## EXERCISE INPUTS
----------
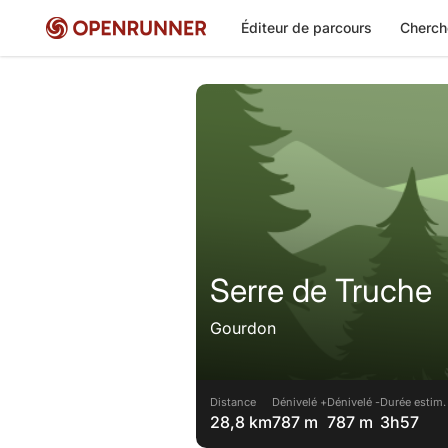
Éditeur de parcours
Cherch
Serre de Truche
Gourdon
Distance
Dénivelé +
Dénivelé -
Durée estim.
28,8 km
787 m
787 m
3h57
----------
## WHAT THE EXERCISE ASKS
Print all the entries again exactly as written, but without the pictures.

## RESPONSE AREA
Éditeur de parcours
Cherch
Serre de Truche
Gourdon
Distance
Dénivelé +
Dénivelé -
Durée estim.
28,8 km
787 m
787 m
3h57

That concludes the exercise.